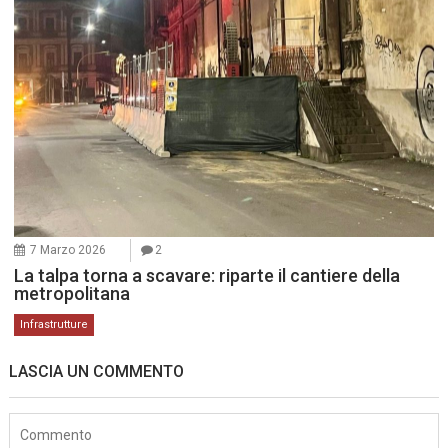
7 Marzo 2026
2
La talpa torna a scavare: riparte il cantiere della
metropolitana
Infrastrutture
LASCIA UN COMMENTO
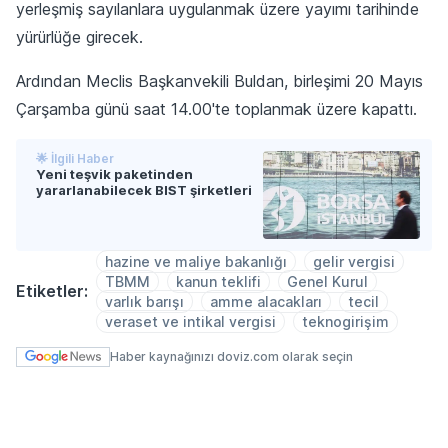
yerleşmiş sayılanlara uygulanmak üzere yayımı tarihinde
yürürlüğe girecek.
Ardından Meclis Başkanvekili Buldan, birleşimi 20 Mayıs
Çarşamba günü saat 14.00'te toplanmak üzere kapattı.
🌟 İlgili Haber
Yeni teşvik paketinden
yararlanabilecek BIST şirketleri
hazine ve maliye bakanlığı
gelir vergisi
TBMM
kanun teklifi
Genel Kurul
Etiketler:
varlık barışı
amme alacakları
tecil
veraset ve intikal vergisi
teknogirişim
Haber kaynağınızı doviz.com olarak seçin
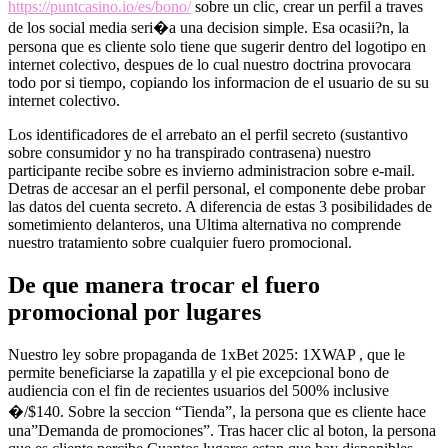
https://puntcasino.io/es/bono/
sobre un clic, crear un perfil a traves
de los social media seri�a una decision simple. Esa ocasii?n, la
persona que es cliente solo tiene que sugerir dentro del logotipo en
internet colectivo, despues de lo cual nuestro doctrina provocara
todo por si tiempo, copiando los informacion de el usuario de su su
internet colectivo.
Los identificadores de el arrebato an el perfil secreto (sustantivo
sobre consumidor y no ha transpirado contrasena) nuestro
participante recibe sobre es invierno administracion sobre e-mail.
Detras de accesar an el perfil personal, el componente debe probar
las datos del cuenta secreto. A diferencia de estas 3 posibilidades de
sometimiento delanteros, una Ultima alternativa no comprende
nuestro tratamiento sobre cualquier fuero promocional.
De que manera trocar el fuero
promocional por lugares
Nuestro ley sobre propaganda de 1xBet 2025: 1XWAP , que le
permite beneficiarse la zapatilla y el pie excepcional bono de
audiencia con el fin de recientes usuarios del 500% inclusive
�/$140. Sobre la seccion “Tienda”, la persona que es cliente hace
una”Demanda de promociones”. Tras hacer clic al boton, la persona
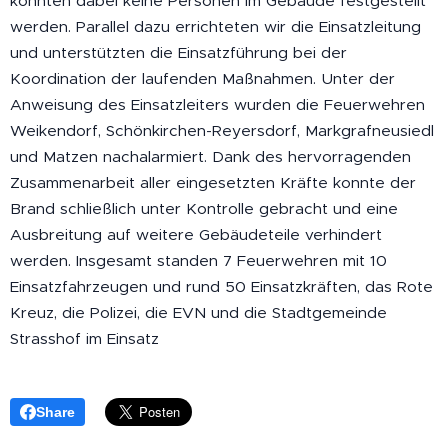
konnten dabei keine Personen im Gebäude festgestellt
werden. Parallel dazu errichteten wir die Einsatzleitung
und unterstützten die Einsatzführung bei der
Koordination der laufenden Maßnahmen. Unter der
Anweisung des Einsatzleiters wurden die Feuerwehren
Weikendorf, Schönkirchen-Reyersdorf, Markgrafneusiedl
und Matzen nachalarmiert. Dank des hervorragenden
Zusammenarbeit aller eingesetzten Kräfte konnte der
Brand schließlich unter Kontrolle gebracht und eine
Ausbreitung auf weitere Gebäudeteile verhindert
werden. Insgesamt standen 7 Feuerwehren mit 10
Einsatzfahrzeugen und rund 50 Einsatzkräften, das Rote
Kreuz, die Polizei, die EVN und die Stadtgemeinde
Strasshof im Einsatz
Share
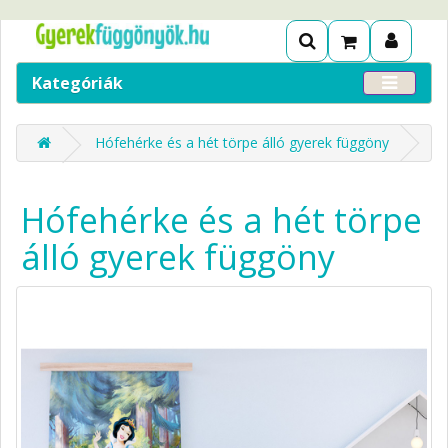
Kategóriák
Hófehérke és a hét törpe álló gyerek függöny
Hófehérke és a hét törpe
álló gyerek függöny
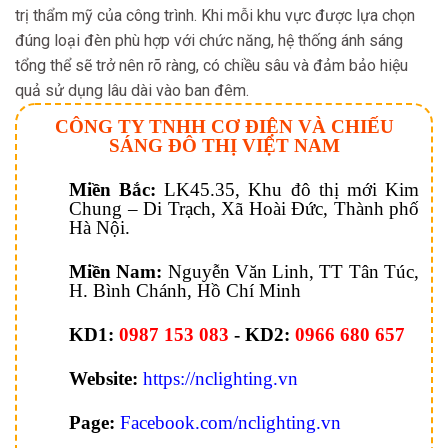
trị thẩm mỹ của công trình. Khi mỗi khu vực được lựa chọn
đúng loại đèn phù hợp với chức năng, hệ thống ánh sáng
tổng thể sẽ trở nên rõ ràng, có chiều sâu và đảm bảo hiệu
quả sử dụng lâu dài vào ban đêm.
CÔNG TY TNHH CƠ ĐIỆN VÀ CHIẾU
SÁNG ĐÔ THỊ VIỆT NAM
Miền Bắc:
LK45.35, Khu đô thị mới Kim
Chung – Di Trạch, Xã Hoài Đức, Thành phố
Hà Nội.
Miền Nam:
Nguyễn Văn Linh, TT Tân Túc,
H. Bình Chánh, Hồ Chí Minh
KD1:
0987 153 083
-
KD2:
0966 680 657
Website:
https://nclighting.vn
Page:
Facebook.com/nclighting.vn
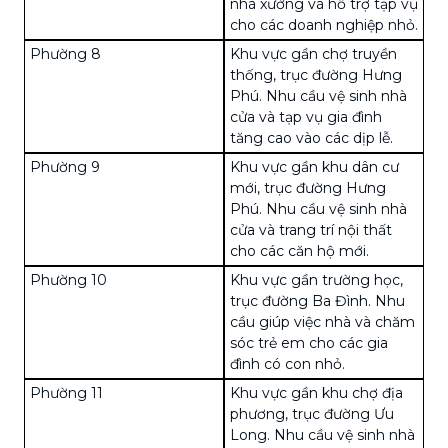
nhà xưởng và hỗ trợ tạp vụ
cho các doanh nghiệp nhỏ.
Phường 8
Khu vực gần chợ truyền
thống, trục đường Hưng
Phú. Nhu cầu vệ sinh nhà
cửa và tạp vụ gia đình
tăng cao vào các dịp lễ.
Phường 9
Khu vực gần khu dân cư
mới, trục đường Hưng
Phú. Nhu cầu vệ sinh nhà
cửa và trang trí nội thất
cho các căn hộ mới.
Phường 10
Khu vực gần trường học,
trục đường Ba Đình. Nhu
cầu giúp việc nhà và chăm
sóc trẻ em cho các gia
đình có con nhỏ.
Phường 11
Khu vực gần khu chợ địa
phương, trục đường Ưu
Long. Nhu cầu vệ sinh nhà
□ □ □ □ □
Description of the task
Quote all of the entries word for word, omitting any pictures.

Reply to the task
7 Marzo 2026
2
La talpa torna a scavare: riparte il cantiere della
metropolitana
Infrastrutture
LASCIA UN COMMENTO
yerleşmiş sayılanlara uygulanmak üzere yayımı tarihinde
yürürlüğe girecek.
Ardından Meclis Başkanvekili Buldan, birleşimi 20 Mayıs
Çarşamba günü saat 14.00'te toplanmak üzere kapattı.
🌟 İlgili Haber
Yeni teşvik paketinden
yararlanabilecek BIST şirketleri
hazine ve maliye bakanlığı
gelir vergisi
TBMM
kanun teklifi
Genel Kurul
Etiketler:
varlık barışı
amme alacakları
tecil
veraset ve intikal vergisi
teknogirişim
Haber kaynağınızı doviz.com olarak seçin
https://puntcasino.io/es/bono/
sobre un clic, crear un perfil a traves
de los social media seri�a una decision simple. Esa ocasii?n, la
persona que es cliente solo tiene que sugerir dentro del logotipo en
internet colectivo, despues de lo cual nuestro doctrina provocara
todo por si tiempo, copiando los informacion de el usuario de su su
internet colectivo.
Los identificadores de el arrebato an el perfil secreto (sustantivo
sobre consumidor y no ha transpirado contrasena) nuestro
participante recibe sobre es invierno administracion sobre e-mail.
Detras de accesar an el perfil personal, el componente debe probar
las datos del cuenta secreto. A diferencia de estas 3 posibilidades de
sometimiento delanteros, una Ultima alternativa no comprende
nuestro tratamiento sobre cualquier fuero promocional.
De que manera trocar el fuero
promocional por lugares
Nuestro ley sobre propaganda de 1xBet 2025: 1XWAP , que le
permite beneficiarse la zapatilla y el pie excepcional bono de
audiencia con el fin de recientes usuarios del 500% inclusive
�/$140. Sobre la seccion “Tienda”, la persona que es cliente hace
una”Demanda de promociones”. Tras hacer clic al boton, la persona
konnten dabei keine Personen im Gebäude festgestellt
werden. Parallel dazu errichteten wir die Einsatzleitung
und unterstützten die Einsatzführung bei der
Koordination der laufenden Maßnahmen. Unter der
Anweisung des Einsatzleiters wurden die Feuerwehren
Weikendorf, Schönkirchen-Reyersdorf, Markgrafneusiedl
und Matzen nachalarmiert. Dank des hervorragenden
Zusammenarbeit aller eingesetzten Kräfte konnte der
Brand schließlich unter Kontrolle gebracht und eine
Ausbreitung auf weitere Gebäudeteile verhindert
werden. Insgesamt standen 7 Feuerwehren mit 10
Einsatzfahrzeugen und rund 50 Einsatzkräften, das Rote
Kreuz, die Polizei, die EVN und die Stadtgemeinde
Strasshof im Einsatz
Share
Kategóriák
Hófehérke és a hét törpe álló gyerek függöny
Hófehérke és a hét törpe
álló gyerek függöny
trị thẩm mỹ của công trình. Khi mỗi khu vực được lựa chọn
đúng loại đèn phù hợp với chức năng, hệ thống ánh sáng
tổng thể sẽ trở nên rõ ràng, có chiều sâu và đảm bảo hiệu
quả sử dụng lâu dài vào ban đêm.
CÔNG TY TNHH CƠ ĐIỆN VÀ CHIẾU
SÁNG ĐÔ THỊ VIỆT NAM
Miền Bắc:
LK45.35, Khu đô thị mới Kim
Chung – Di Trạch, Xã Hoài Đức, Thành phố
Hà Nội.
Miền Nam:
Nguyễn Văn Linh, TT Tân Túc,
H. Bình Chánh, Hồ Chí Minh
KD1:
0987 153 083
-
KD2:
0966 680 657
Website:
https://nclighting.vn
Page:
Facebook.com/nclighting.vn
nhà xưởng và hỗ trợ tạp vụ
cho các doanh nghiệp nhỏ.
Phường 8
Khu vực gần chợ truyền
thống, trục đường Hưng
Phú. Nhu cầu vệ sinh nhà
cửa và tạp vụ gia đình
tăng cao vào các dịp lễ.
Phường 9
Khu vực gần khu dân cư
mới, trục đường Hưng
Phú. Nhu cầu vệ sinh nhà
cửa và trang trí nội thất
cho các căn hộ mới.
Phường 10
Khu vực gần trường học,
trục đường Ba Đình. Nhu
cầu giúp việc nhà và chăm
sóc trẻ em cho các gia
đình có con nhỏ.
Phường 11
Khu vực gần khu chợ địa
phương, trục đường Ưu
Long. Nhu cầu vệ sinh nhà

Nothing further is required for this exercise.